CVE-2024-5522 (CVSS 10): Critical Security Flaw Threatens Thousands of WordPress Sites

CVE-2024-5522

WordPress users who have installed the popular HTML5 Video Player plugin are urged to take immediate action following the discovery of a critical security vulnerability. The flaw, tracked as CVE-2024-5522, allows unauthenticated attackers to inject malicious SQL code into website databases, potentially exposing sensitive information or compromising site integrity.

CVE-2024-5522

With over 30,000 active installations, this vulnerability poses a significant risk to a large number of WordPress websites. The affected plugin, HTML5 Video Player – Best WordPress Video Player Plugin and Block, is a widely used tool that enables users to seamlessly embed responsive HTML5 videos on their sites.

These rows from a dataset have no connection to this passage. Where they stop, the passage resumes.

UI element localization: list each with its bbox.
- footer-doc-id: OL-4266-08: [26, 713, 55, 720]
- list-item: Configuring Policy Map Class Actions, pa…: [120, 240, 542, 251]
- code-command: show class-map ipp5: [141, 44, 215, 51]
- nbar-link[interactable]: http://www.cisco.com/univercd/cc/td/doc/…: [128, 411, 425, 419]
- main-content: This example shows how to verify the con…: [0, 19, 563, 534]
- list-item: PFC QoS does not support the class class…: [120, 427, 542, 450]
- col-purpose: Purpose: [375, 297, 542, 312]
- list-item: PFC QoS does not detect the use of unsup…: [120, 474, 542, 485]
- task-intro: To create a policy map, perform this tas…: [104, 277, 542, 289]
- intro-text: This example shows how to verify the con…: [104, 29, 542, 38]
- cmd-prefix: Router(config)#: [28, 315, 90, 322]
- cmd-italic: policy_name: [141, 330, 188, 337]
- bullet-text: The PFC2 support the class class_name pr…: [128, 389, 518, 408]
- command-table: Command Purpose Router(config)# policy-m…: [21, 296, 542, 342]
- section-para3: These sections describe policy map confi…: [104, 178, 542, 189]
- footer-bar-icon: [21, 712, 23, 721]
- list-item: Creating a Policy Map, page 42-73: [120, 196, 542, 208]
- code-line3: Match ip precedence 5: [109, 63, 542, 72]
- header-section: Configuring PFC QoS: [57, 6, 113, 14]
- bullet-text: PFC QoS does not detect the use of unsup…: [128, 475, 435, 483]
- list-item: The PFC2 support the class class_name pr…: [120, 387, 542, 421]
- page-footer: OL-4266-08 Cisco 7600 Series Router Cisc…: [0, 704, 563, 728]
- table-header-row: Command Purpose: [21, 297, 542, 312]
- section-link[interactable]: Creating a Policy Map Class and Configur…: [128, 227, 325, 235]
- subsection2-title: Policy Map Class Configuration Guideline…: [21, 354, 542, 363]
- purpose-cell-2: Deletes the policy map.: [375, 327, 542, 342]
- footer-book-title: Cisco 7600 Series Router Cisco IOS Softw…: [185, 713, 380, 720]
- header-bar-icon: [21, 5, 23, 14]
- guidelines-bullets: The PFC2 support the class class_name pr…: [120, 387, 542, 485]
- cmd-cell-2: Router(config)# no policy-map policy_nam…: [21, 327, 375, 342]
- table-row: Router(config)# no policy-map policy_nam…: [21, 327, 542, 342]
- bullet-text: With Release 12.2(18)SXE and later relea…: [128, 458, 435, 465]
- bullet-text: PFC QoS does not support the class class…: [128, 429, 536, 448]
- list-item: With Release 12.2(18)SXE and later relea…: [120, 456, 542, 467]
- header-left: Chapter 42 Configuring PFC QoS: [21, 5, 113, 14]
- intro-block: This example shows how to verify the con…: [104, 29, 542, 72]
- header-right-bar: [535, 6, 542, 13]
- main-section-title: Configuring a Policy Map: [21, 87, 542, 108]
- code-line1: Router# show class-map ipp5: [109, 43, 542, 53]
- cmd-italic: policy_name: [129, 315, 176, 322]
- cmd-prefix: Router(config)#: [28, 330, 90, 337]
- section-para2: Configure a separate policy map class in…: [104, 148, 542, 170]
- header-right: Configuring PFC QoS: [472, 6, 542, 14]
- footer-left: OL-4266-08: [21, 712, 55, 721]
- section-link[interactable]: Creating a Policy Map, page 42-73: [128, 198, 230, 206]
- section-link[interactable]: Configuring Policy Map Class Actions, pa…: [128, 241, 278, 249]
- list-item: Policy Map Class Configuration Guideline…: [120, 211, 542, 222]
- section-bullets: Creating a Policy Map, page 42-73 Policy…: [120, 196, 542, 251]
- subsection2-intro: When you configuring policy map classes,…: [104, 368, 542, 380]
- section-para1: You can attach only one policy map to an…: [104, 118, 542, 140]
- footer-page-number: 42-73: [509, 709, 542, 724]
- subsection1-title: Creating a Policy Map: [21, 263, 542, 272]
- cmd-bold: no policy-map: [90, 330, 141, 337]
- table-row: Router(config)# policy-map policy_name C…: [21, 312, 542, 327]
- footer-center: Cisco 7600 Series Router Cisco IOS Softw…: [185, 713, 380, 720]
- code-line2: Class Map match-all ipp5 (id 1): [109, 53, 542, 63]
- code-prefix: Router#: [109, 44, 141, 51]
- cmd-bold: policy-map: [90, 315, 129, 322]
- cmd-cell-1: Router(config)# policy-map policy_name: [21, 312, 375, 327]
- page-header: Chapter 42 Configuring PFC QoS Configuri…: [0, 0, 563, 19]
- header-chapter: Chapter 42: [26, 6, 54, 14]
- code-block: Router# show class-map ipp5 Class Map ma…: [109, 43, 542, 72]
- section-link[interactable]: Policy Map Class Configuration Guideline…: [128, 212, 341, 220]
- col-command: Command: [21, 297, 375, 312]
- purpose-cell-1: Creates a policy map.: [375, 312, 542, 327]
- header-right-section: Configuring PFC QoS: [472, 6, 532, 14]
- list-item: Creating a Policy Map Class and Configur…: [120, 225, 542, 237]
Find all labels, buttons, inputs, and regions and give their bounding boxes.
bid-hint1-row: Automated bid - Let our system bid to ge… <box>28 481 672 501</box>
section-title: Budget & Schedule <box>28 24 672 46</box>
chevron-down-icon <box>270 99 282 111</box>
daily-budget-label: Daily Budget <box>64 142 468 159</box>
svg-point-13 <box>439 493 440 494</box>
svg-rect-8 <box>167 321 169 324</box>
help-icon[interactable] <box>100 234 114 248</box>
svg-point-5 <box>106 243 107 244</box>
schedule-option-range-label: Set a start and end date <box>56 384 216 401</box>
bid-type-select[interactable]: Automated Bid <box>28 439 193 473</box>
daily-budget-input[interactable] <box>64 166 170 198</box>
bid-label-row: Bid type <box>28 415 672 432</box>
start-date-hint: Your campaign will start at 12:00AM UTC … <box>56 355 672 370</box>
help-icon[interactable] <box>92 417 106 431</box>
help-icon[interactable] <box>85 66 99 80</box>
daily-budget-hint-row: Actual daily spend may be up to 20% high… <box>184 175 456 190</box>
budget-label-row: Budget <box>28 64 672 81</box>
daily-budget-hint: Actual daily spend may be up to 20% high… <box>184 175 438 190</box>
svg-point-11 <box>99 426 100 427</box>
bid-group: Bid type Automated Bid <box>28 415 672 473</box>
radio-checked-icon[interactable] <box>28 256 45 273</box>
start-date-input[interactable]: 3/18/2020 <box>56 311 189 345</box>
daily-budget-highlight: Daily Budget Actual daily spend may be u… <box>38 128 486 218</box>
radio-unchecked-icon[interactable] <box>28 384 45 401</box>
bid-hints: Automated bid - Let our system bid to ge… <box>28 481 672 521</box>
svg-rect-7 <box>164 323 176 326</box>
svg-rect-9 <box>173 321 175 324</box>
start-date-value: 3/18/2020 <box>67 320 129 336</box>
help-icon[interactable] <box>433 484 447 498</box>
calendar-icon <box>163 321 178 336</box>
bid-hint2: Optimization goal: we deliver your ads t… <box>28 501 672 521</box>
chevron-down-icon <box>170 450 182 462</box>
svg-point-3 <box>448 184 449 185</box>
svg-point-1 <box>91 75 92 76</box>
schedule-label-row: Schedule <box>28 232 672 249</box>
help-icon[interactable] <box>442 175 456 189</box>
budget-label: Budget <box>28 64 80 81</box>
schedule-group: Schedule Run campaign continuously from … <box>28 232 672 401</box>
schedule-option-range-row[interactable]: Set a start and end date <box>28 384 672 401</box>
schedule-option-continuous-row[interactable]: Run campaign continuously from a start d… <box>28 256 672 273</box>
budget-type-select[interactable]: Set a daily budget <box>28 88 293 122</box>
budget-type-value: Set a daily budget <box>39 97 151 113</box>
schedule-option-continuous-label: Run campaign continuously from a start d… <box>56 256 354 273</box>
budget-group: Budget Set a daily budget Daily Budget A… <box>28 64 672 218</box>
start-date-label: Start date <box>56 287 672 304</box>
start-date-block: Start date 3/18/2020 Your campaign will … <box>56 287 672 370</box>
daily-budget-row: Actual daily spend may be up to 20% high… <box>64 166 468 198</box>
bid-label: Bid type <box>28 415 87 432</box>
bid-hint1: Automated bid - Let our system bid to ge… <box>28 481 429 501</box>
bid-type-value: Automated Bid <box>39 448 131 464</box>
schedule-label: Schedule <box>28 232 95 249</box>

With a CVSS score of 10, CVE-2024-5522 is classified as an SQL Injection (SQLi) vulnerability, a common yet dangerous type of attack that exploits insecure code practices. In this case, the vulnerability stems from insufficient input validation and improper handling of SQL queries, allowing attackers to manipulate the plugin’s database interactions.

Through this vulnerability, malicious actors can execute arbitrary SQL queries, gaining the ability to:

  • Steal sensitive data: Retrieve confidential information such as user credentials, financial details, or proprietary data.
  • Modify website content: Deface web pages, redirect visitors to malicious sites, or inject harmful code.
  • Compromise site functionality: Disrupt website operations, install backdoors, or take complete control of the site.

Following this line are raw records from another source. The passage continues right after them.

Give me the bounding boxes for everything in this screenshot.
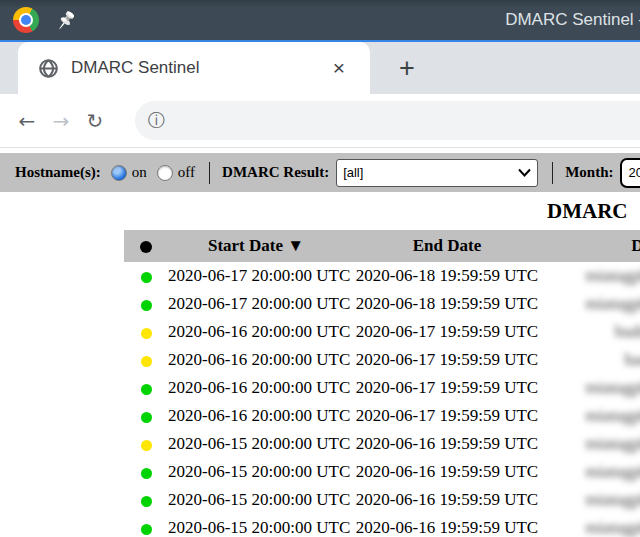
domain-cell: miatagpkibredfgeonw	[550, 402, 640, 430]
domain-column-header[interactable]: Domain	[550, 230, 640, 262]
dmarc-report-table: Start Date ▼ End Date Domain 2020-06-17 …	[124, 230, 640, 537]
chevron-down-icon	[518, 168, 531, 177]
month-select[interactable]: 2020-06	[620, 158, 640, 188]
domain-cell: haerbldcw	[550, 346, 640, 374]
start-date-cell: 2020-06-17 20:00:00 UTC	[168, 262, 344, 290]
hostnames-label: Hostname(s):	[15, 164, 101, 181]
domain-cell: miatagpkibredfgeonw	[550, 458, 640, 486]
status-cell	[124, 402, 168, 430]
report-table-body: 2020-06-17 20:00:00 UTC2020-06-18 19:59:…	[124, 262, 640, 537]
end-date-cell: 2020-06-17 19:59:59 UTC	[344, 374, 550, 402]
window-title: DMARC Sentinel -	[505, 0, 640, 40]
domain-cell: miatagpkibredfgeonw	[550, 430, 640, 458]
status-column-header	[124, 230, 168, 262]
tab-close-icon[interactable]: ×	[326, 55, 352, 81]
table-header-row: Start Date ▼ End Date Domain	[124, 230, 640, 262]
redacted-domain-text: miatagpkibredfgeonw	[585, 406, 640, 425]
redacted-domain-text: miatagpkibredfgeonw	[585, 490, 640, 509]
start-date-cell: 2020-06-16 20:00:00 UTC	[168, 346, 344, 374]
status-dot-icon	[141, 440, 152, 451]
month-value: 2020-06	[628, 165, 640, 180]
back-icon[interactable]: ←	[10, 109, 44, 133]
table-row: 2020-06-16 20:00:00 UTC2020-06-17 19:59:…	[124, 318, 640, 346]
redacted-domain-text: miatagpkibredfgeonw	[585, 294, 640, 313]
start-date-cell: 2020-06-15 20:00:00 UTC	[168, 486, 344, 514]
domain-cell: miatagpkibredfgeonw	[550, 514, 640, 537]
redacted-domain-text: miatagpkibredfgeonw	[585, 434, 640, 453]
status-dot-icon	[141, 384, 152, 395]
start-date-cell: 2020-06-15 20:00:00 UTC	[168, 458, 344, 486]
table-row: 2020-06-15 20:00:00 UTC2020-06-16 19:59:…	[124, 430, 640, 458]
page-title: DMARC	[547, 199, 640, 224]
status-cell	[124, 346, 168, 374]
status-dot-icon	[141, 524, 152, 535]
page-info-icon[interactable]: ⓘ	[148, 109, 165, 132]
dmarc-result-value: [all]	[343, 165, 510, 180]
domain-cell: miatagpkibredfgeonw	[550, 262, 640, 290]
table-row: 2020-06-16 20:00:00 UTC2020-06-17 19:59:…	[124, 374, 640, 402]
filter-toolbar: Hostname(s): on off DMARC Result: [all] …	[0, 153, 640, 192]
redacted-domain-text: haerbldcw	[625, 350, 640, 369]
end-date-cell: 2020-06-17 19:59:59 UTC	[344, 346, 550, 374]
end-date-cell: 2020-06-16 19:59:59 UTC	[344, 430, 550, 458]
end-date-cell: 2020-06-18 19:59:59 UTC	[344, 262, 550, 290]
dmarc-result-select[interactable]: [all]	[336, 159, 538, 187]
address-bar[interactable]: ⓘ	[135, 101, 640, 140]
separator	[552, 162, 553, 184]
table-row: 2020-06-16 20:00:00 UTC2020-06-17 19:59:…	[124, 346, 640, 374]
status-cell	[124, 430, 168, 458]
status-cell	[124, 262, 168, 290]
end-date-cell: 2020-06-18 19:59:59 UTC	[344, 290, 550, 318]
start-date-cell: 2020-06-16 20:00:00 UTC	[168, 318, 344, 346]
tab-strip: DMARC Sentinel × +	[0, 42, 640, 94]
start-date-cell: 2020-06-15 20:00:00 UTC	[168, 514, 344, 537]
domain-cell: miatagpkibredfgeonw	[550, 290, 640, 318]
forward-icon[interactable]: →	[44, 109, 78, 133]
globe-favicon-icon	[38, 58, 59, 79]
separator	[209, 162, 210, 184]
hostnames-on-label[interactable]: on	[132, 164, 147, 181]
table-row: 2020-06-17 20:00:00 UTC2020-06-18 19:59:…	[124, 290, 640, 318]
new-tab-button[interactable]: +	[392, 54, 422, 84]
start-date-cell: 2020-06-16 20:00:00 UTC	[168, 402, 344, 430]
tab-title: DMARC Sentinel	[71, 58, 326, 78]
status-dot-icon	[141, 300, 152, 311]
status-cell	[124, 458, 168, 486]
end-date-cell: 2020-06-16 19:59:59 UTC	[344, 514, 550, 537]
end-date-cell: 2020-06-16 19:59:59 UTC	[344, 486, 550, 514]
chrome-logo-icon	[13, 7, 39, 33]
hostnames-off-radio[interactable]	[157, 165, 173, 181]
status-dot-icon	[141, 328, 152, 339]
status-cell	[124, 318, 168, 346]
end-date-cell: 2020-06-17 19:59:59 UTC	[344, 402, 550, 430]
pin-icon: 📌	[56, 10, 77, 30]
window-titlebar: 📌 DMARC Sentinel -	[0, 0, 640, 40]
month-label: Month:	[565, 164, 613, 181]
end-date-column-header[interactable]: End Date	[344, 230, 550, 262]
table-row: 2020-06-15 20:00:00 UTC2020-06-16 19:59:…	[124, 514, 640, 537]
status-dot-icon	[141, 468, 152, 479]
end-date-cell: 2020-06-16 19:59:59 UTC	[344, 458, 550, 486]
dmarc-result-label: DMARC Result:	[222, 164, 329, 181]
reload-icon[interactable]: ↻	[78, 109, 112, 133]
status-cell	[124, 374, 168, 402]
start-date-cell: 2020-06-15 20:00:00 UTC	[168, 430, 344, 458]
redacted-domain-text: miatagpkibredfgeonw	[585, 518, 640, 537]
end-date-cell: 2020-06-17 19:59:59 UTC	[344, 318, 550, 346]
status-dot-icon	[141, 272, 152, 283]
status-cell	[124, 514, 168, 537]
status-cell	[124, 290, 168, 318]
status-dot-icon	[141, 356, 152, 367]
start-date-column-header[interactable]: Start Date ▼	[168, 230, 344, 262]
status-cell	[124, 486, 168, 514]
hostnames-off-label[interactable]: off	[178, 164, 195, 181]
start-date-cell: 2020-06-16 20:00:00 UTC	[168, 374, 344, 402]
hostnames-on-radio[interactable]	[111, 165, 127, 181]
table-row: 2020-06-17 20:00:00 UTC2020-06-18 19:59:…	[124, 262, 640, 290]
browser-tab[interactable]: DMARC Sentinel ×	[18, 42, 370, 94]
domain-cell: budrweldcrm	[550, 318, 640, 346]
table-row: 2020-06-16 20:00:00 UTC2020-06-17 19:59:…	[124, 402, 640, 430]
start-date-cell: 2020-06-17 20:00:00 UTC	[168, 290, 344, 318]
domain-cell: miatagpkibredfgeonw	[550, 486, 640, 514]
status-dot-icon	[140, 241, 152, 253]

The vulnerability was discovered and reported by security researcher Mayank Deshmukh.

The vulnerability affects all versions of the HTML5 Video Player plugin up to and including 2.5.26. Users are strongly advised to update the plugin to the latest version immediately, which should address the issue. If an update is not feasible, consider temporarily disabling or removing the plugin until a fix is available.